Stunning Rebuke to Sutter Health in East SF Bay Area, CA Issued by Federal Judge
California Nurses Association Press Release, 7/25/13
At Issue: Sutter’s disingenuous use of Affordable Care Act as excuse to slash nurses healthcare
Oakland, CA – A federal Administrative Law Judge with the National Labor Relations Board handed the California Nurses Association/National Nurses United (CNA/NNU) a resounding victory this week, finding Sutter Bay East Hospitals engaged in illegal “unfair labor practices” when it unilaterally cut paid sick leave and eliminated all paid healthcare coverage for RNs who work less than 30 hours per week, affecting hundreds of nurses and their families.
In 2011, in the course of bargaining a new contract, Sutter East Bay Regional officials invoked the Affordable Care Act (ACA), arguing that the “impact of healthcare reform” would “significantly decrease [Sutter Delta Medical Center’s] revenue.” Acknowledging “unknowns” in its revenue equation, Sutter’s management nonetheless refused to answer CNA’s request for details of its assessments and estimates, insisting that the “requested information was not relevant….” In its ruling, the NLRB found that information to be “reasonably necessary” to the bargaining process.
“We see this decision as vital in the fight against employers nationwide who are attempting to use the Affordable Care Act as a reason to reduce employees hours and avoid providing healthcare coverage,” said CNA/NNU co-president and RN Deborah Burger. “The ACA is supposed to provide more healthcare, not less.”

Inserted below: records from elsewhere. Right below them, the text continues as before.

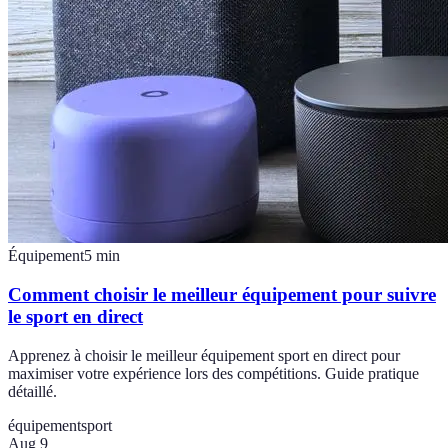
Équipement
5
min
Comment choisir le meilleur équipement pour suivre
le sport en direct
Apprenez à choisir le meilleur équipement sport en direct pour
maximiser votre expérience lors des compétitions. Guide pratique
détaillé.
équipement
sport
Aug 9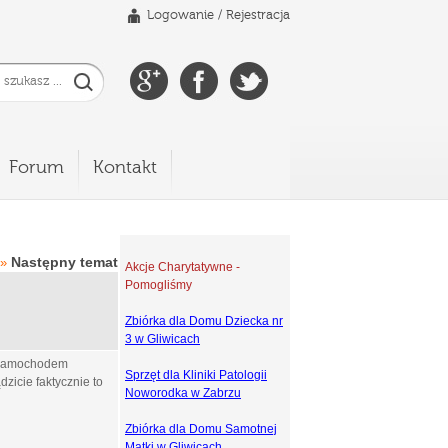
Logowanie
/
Rejestracja
Forum
Kontakt
Następny temat
»
Akcje Charytatywne -
Pomogliśmy
Zbiórka dla Domu Dziecka nr
3 w Gliwicach
z samochodem
Sprzęt dla Kliniki Patologii
dzicie faktycznie to
Noworodka w Zabrzu
Zbiórka dla Domu Samotnej
Matki w Gliwicach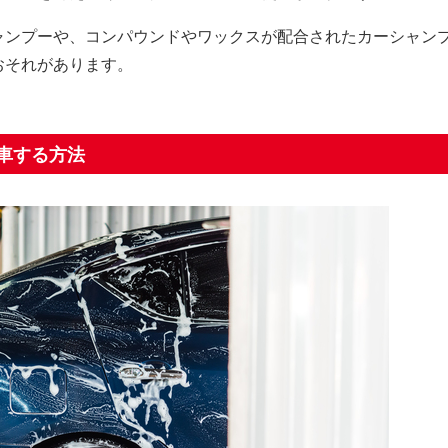
ャンプーや、コンパウンドやワックスが配合されたカーシャン
おそれがあります。
車する方法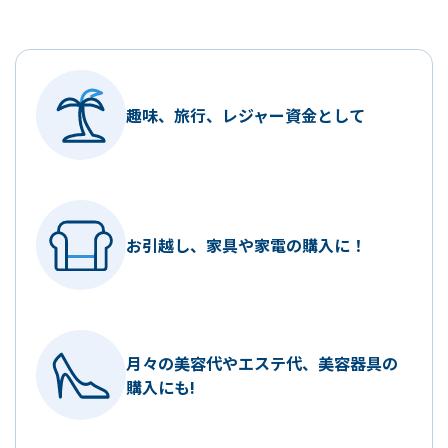
趣味、旅行、
レジャー資金として
お引越し、
家具や家電の購入に！
月々の美容代やエステ代、
美容器具の
購入にも!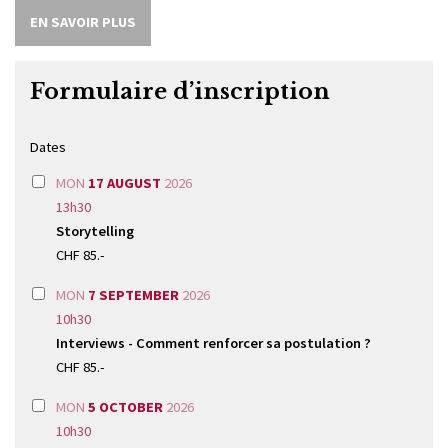
EN SAVOIR PLUS
Formulaire d’inscription
Dates
MON
17 AUGUST
2026
13h30
Storytelling
CHF 85.-
MON
7 SEPTEMBER
2026
10h30
Interviews - Comment renforcer sa postulation ?
CHF 85.-
MON
5 OCTOBER
2026
10h30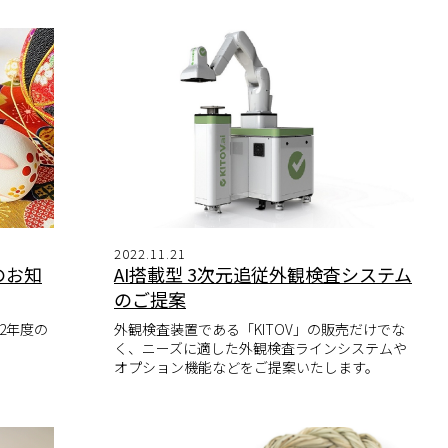
2022.11.21
のお知
AI搭載型 3次元追従外観検査システム
のご提案
2年度の
外観検査装置である「KITOV」の販売だけでな
く、ニーズに適した外観検査ラインシステムや
オプション機能などをご提案いたします。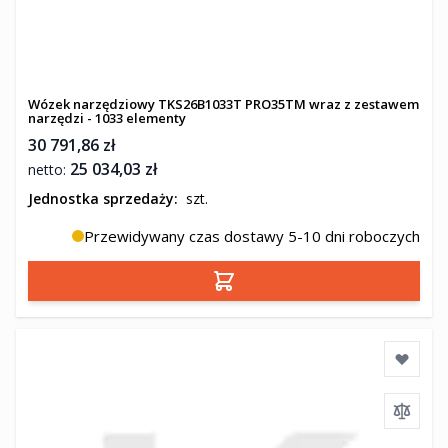
Wózek narzędziowy TKS26B1033T PRO35TM wraz z zestawem
narzędzi - 1033 elementy
30 791,86 zł
25 034,03 zł
Jednostka sprzedaży:
szt.
Przewidywany czas dostawy 5-10 dni roboczych
Dodaj do koszyka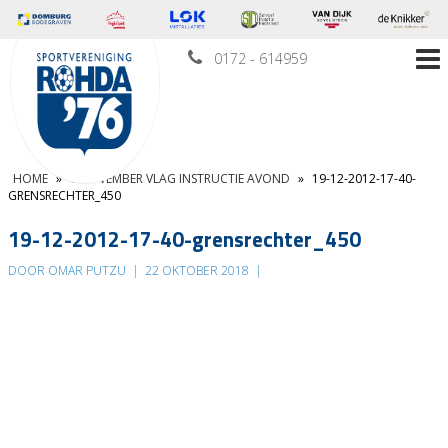
0172 - 614959
HOME
»
6 NOVEMBER VLAG INSTRUCTIE AVOND
»
19-12-2012-17-40-
GRENSRECHTER_450
19-12-2012-17-40-grensrechter_450
DOOR OMAR PUTZU
|
22 OKTOBER 2018
|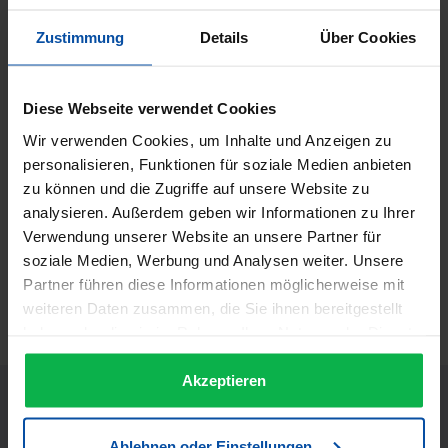
Hersteller:
Schwarzkopf
Zustimmung
Details
Über Cookies
Herstellernummer:
33380
Diese Webseite verwendet Cookies
Wir verwenden Cookies, um Inhalte und Anzeigen zu
Beschreibung
personalisieren, Funktionen für soziale Medien anbieten
OSiS+ Willst Du mit echt innovativen Stylingprodukten
zu können und die Zugriffe auf unsere Website zu
arbeiten, um das Unerreichbare zu erreichen? Brauchst
analysieren. Außerdem geben wir Informationen zu Ihrer
Du unbegrenzt…
Mehr
Verwendung unserer Website an unsere Partner für
Informationen zur Produktsicherheit
soziale Medien, Werbung und Analysen weiter. Unsere
Partner führen diese Informationen möglicherweise mit
Trusted Shops Bewertungen
weiteren Daten zusammen, die Sie ihnen bereitgestellt
haben oder die sie im Rahmen Ihrer Nutzung der Dienste
gesammelt haben.
Akzeptieren
Ablehnen oder Einstellungen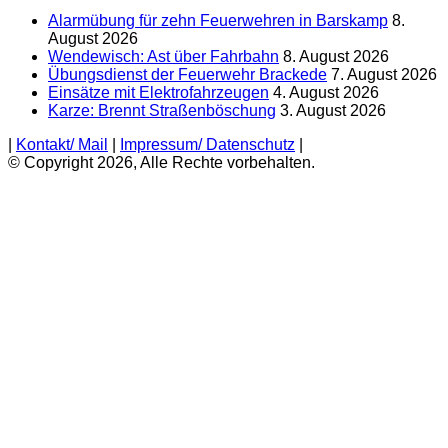
Alarmübung für zehn Feuerwehren in Barskamp
8.
August 2026
Wendewisch: Ast über Fahrbahn
8. August 2026
Übungsdienst der Feuerwehr Brackede
7. August 2026
Einsätze mit Elektrofahrzeugen
4. August 2026
Karze: Brennt Straßenböschung
3. August 2026
|
Kontakt/ Mail
|
Impressum/ Datenschutz
|
© Copyright 2026, Alle Rechte vorbehalten.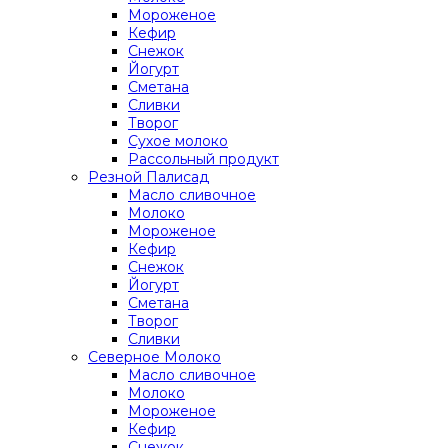
Мороженое
Кефир
Снежок
Йогурт
Сметана
Сливки
Творог
Сухое молоко
Рассольный продукт
Резной Палисад
Масло сливочное
Молоко
Мороженое
Кефир
Снежок
Йогурт
Сметана
Творог
Сливки
Северное Молоко
Масло сливочное
Молоко
Мороженое
Кефир
Снежок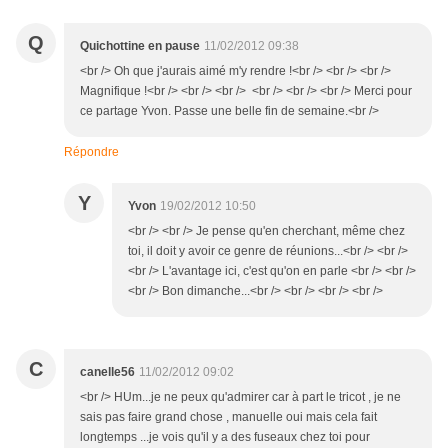
Q
Quichottine en pause
11/02/2012 09:38
<br /> Oh que j'aurais aimé m'y rendre !<br /> <br /> <br />
Magnifique !<br /> <br /> <br /> <br /> <br /> <br /> Merci pour
ce partage Yvon. Passe une belle fin de semaine.<br />
Répondre
Y
Yvon
19/02/2012 10:50
<br /> <br /> Je pense qu'en cherchant, même chez
toi, il doit y avoir ce genre de réunions...<br /> <br />
<br /> L'avantage ici, c'est qu'on en parle <br /> <br />
<br /> Bon dimanche...<br /> <br /> <br /> <br />
C
canelle56
11/02/2012 09:02
<br /> HUm...je ne peux qu'admirer car à part le tricot , je ne
sais pas faire grand chose , manuelle oui mais cela fait
longtemps ...je vois qu'il y a des fuseaux chez toi pour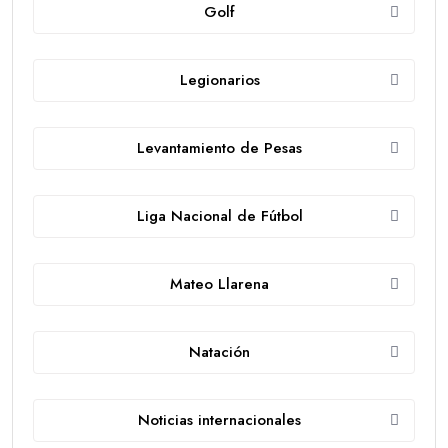
Golf
Legionarios
Levantamiento de Pesas
Liga Nacional de Fútbol
Mateo Llarena
Natación
Noticias internacionales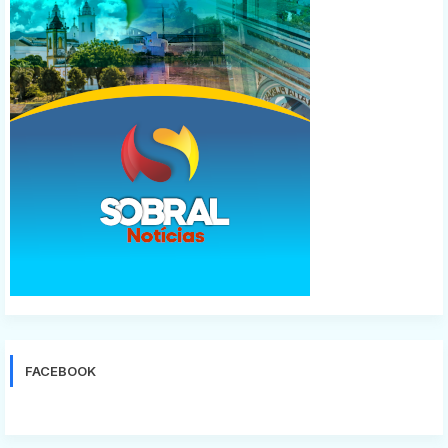
FACEBOOK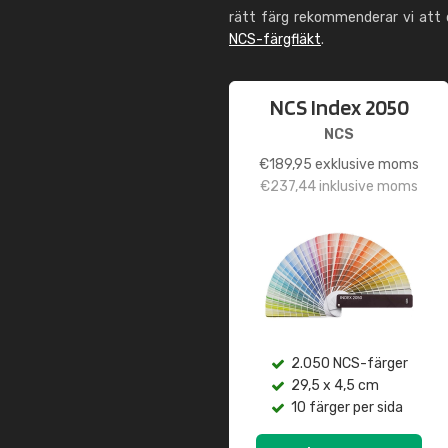
rätt färg rekommenderar vi att
NCS-färgfläkt
.
NCS Index 2050
NCS
€
189,95
exklusive moms
€
237,44
inklusive moms
2.050 NCS-färger
29,5 x 4,5 cm
10 färger per sida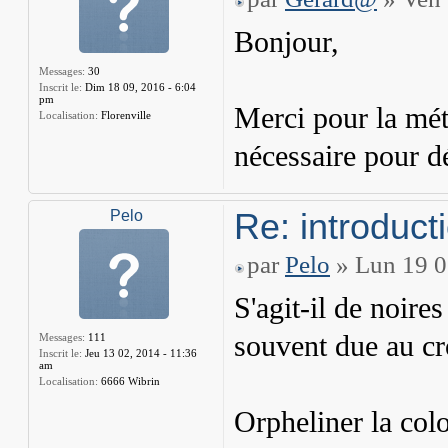
Bonjour,
Messages:
30
Inscrit le:
Dim 18 09, 2016 - 6:04
pm
Merci pour la méth
Localisation:
Florenville
nécessaire pour d
Re: introduct
Pelo
par
Pelo
» Lun 19 0
S'agit-il de noires
souvent due au cr
Messages:
111
Inscrit le:
Jeu 13 02, 2014 - 11:36
am
Localisation:
6666 Wibrin
Orpheliner la colo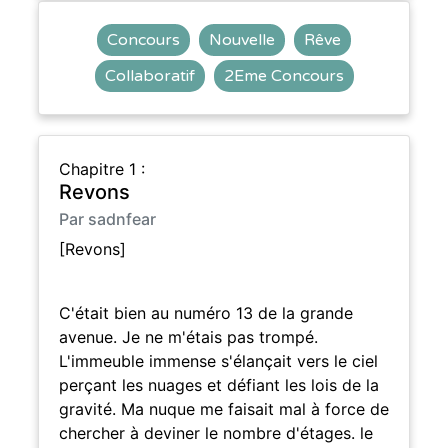
Concours
Nouvelle
Rêve
Collaboratif
2Eme Concours
Chapitre 1 :
Revons
Par sadnfear
[Revons]
C'était bien au numéro 13 de la grande
avenue. Je ne m'étais pas trompé.
L'immeuble immense s'élançait vers le ciel
perçant les nuages et défiant les lois de la
gravité. Ma nuque me faisait mal à force de
chercher à deviner le nombre d'étages. le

“For a healthcare institution to cut healthcare and sick time for its caregivers is a flawed not to mention immoral decision, “said Amy Black, a pediatric RN and member of the RN bargaining team. “The elimination of paid sick leave forces nurses to work when ill, exposing already frail and vulnerable patients to further infection. These cuts harm nurses as well as our patients and Sutter does a terrible disservice to its employees and the communities it serves.”
The judge ordered the hospital chain to “rescind its unilateral changes and... make whole employees for any losses they have suffered…plus interest.” The order (Case 20-CA-093609) affects approximately 300 registered nurses at Sutter Delta Medical Center, located in Antioch CA.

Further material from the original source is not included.